落とせ!難攻不落の姫路城!!24
そこには数千の様々な種類の動物達が待ち構えていたからだ。
「次は此奴等と戦って貰うぞホッホッホッ」
いつの間にか、動物達の先頭に現れた鎧武者が言う。
「おい鎧武者!これはいくら何でも多勢に無勢だろ!」
「いやいやそんな事はない。お主は此奴等が二足歩行しておることから精霊じゃと思っておるようじゃが違うぞ。此奴等はワシが力を与えて二足歩行にしておるだけのただの霊じゃ。大して強くない。じゃから逆にお前達にハンデをかす。お前達はこの剣で此奴等とチャンバラをして貰う」
鎧武者が右手を前に掲げると沙織達の前に、剣がドサドサッと現れた。
「なんだこりゃ?オモチャの剣か?」
「まあ見た目はな。しかしそれはワシの特別製よ。それで斬られた者は、傷を負うことには変わりは無いが、軽い怪我しか負わぬようにしておる。そして斬られた者は戦闘不能とみなし、広場の端に強制移動されるというオマケ付きじゃ」
「チッ聞くんじゃなかったぜ。化物が!」
「褒め言葉として受け取っておこう。しかしお前達はやはり面白い。これだけの力を見せようとも、ワシの首を獲ることを全く諦めておらぬホッホッホッ」
「当たり前ッス。天守閣でお前の首をとるのはこのサヤカッス!良く覚えておくッスよ」
「うむうむ元気があってよろしい!では一分後に始める。各々準備をせい」
沙織達は鎧武者が準備した刀を持つ。アダムやアポロ用に短い刀も用意してあった。
「ウィングは間に合わなかったか」
「チッあの馬鹿が!一番槍の栄誉を受けとっておきながら間に合わんとは情けない奴だ」
「サヤカちゃん、どうする?」
「じゃあ、清本殿達を真ん中に置いて、十二時の方向を沙織さん、三時の方向をアダム、六時の方向をアリタン、九時の方向をアポロとサヤカが受け持つというのはどうッスか?」
「まあそれが良いだろうな。

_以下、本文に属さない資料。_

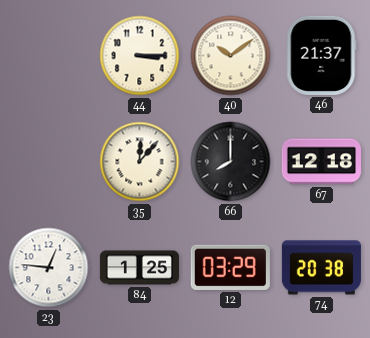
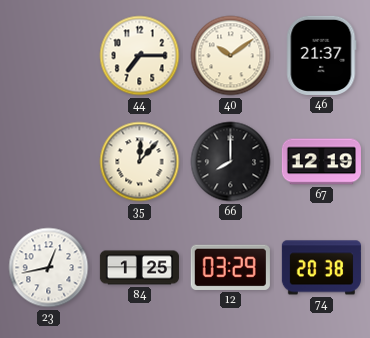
44: 3:15 -> 7:15
67: 12:18 -> 12:19
23: 12:46 -> 12:43
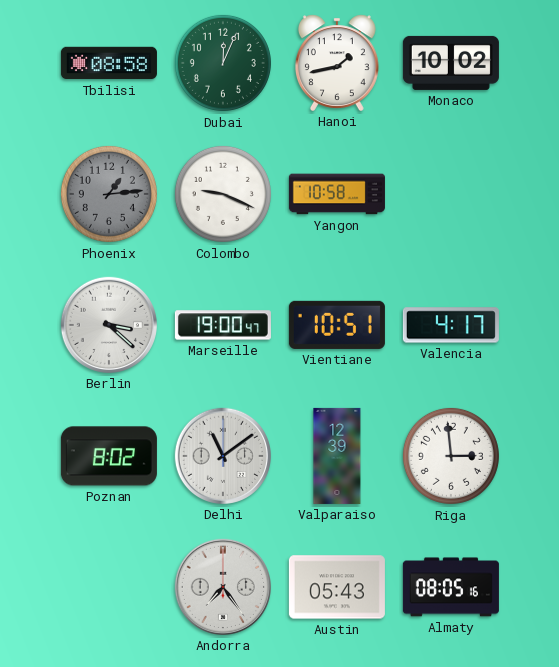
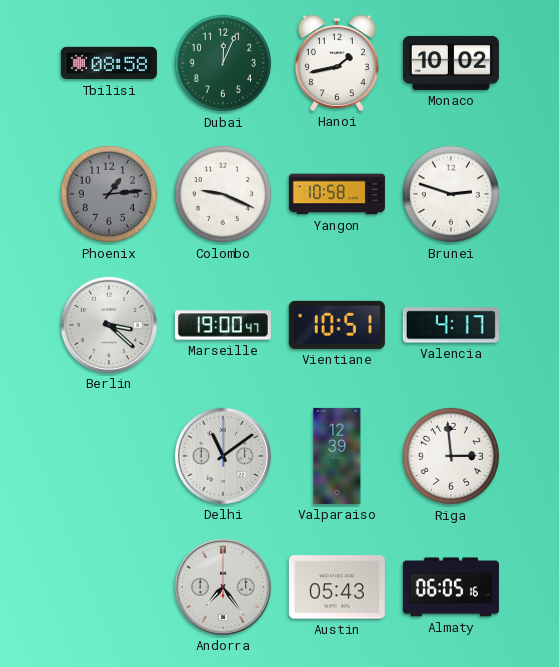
Brunei: none -> 2:48
Poznan: 8:02 -> none
Almaty: 08:05 -> 06:05
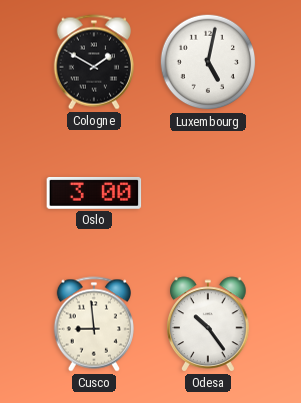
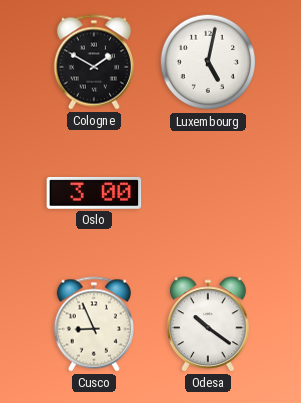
Cusco: 8:59 -> 8:56
Odesa: 10:24 -> 10:21
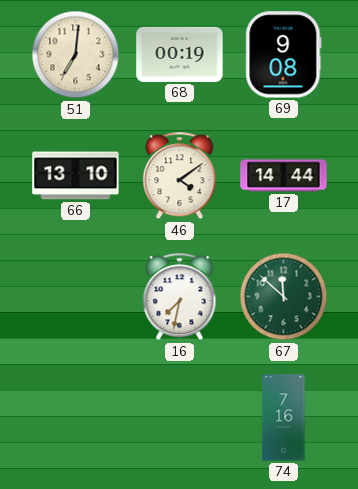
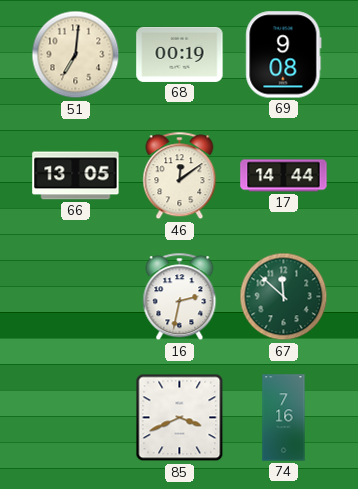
66: 13:10 -> 13:05
46: 4:09 -> 12:09
16: 7:32 -> 2:32
85: none -> 3:41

アリタンはどう思う?」
「私もサヤカの策に賛成です。しかし清本殿達の真上が手薄になってしまうのが問題ですね。こんな刀を使わなくてもいいならアダムさんや私がカバー出来るのですが」
「そうだな。じゃあキヨタン達を何らかの方法で狙ってきた時は、サヤカーンが中に入って対処するってのはどうだ?外側はサオリン、アリタン、俺で三角形を作ってガードすることになるが」
「いいッスねそれ」
「私もサヤカちゃんとアダムの策に賛成!」
「私もそれがベストの策と思います。ウィングめ、沙織さんに迷惑をかけおって!ただではすまさん!」
「大丈夫、私は大丈夫ですから白百合さん!ウィングさんもすぐ来てくれますよ。それまで頑張りましょ!」
「おお~なんとお優しい。やはり沙織さんは女神―」
その時、白百合のハンズフリー受信機にウィングから通信が入る
「待たせたな白百―」
「殺すぞ!」
白百合は秒で切る。
「えっ!?アッアリタン今の・・・」
「なんでもありません沙織さん」
再び呼び出し音が鳴る。白百合は眉間に皺を寄せ、舌打ちをしながら応答ボタンを押す。
「コラ白百合!なんで切るんだよ!」
「あ?沙織さんとの会話に割って入りやがってお前死にたいのか!」
「なんでだよ!なんで味方に殺されるんだよ!ここはギリギリ間に合った俺をけなしながらも褒めるとこじゃないの?」
「知らん。お前抜きの作戦はもう出来ている。それに間に合っただと?寝言を抜かすな!ここにいないではないか!あと三十秒で合戦が始まるのだ。この期に及んでまだこの場にいないお前の事など考えている暇などない。切るぞ」
「ちょっ待て待て!あと三十秒後か。頼む!状況を簡潔に教えてくれ」
「・・・三の丸広場。霊数千体とチャンバラだ!」
「了解。やはり俺が一番槍を貰う!」
それだけ言うとウィングは通信を切った。
「あの野郎!何を勝手な事を!」
「まあまあアリタン落ち着いて。そんなにオーラを乱しちゃ清本さん達を守れませんよ」
「そっそうですね。アイツの事でオーラを乱すなんて時間の無駄でした。私達はあんな奴のことなんか無視して作戦通り頑張りましょう」
両軍が静かに対峙する。残り五秒。
まるでダイナマイトの導火線が火薬に引火する直前の緊張感が三の丸広場に充満する。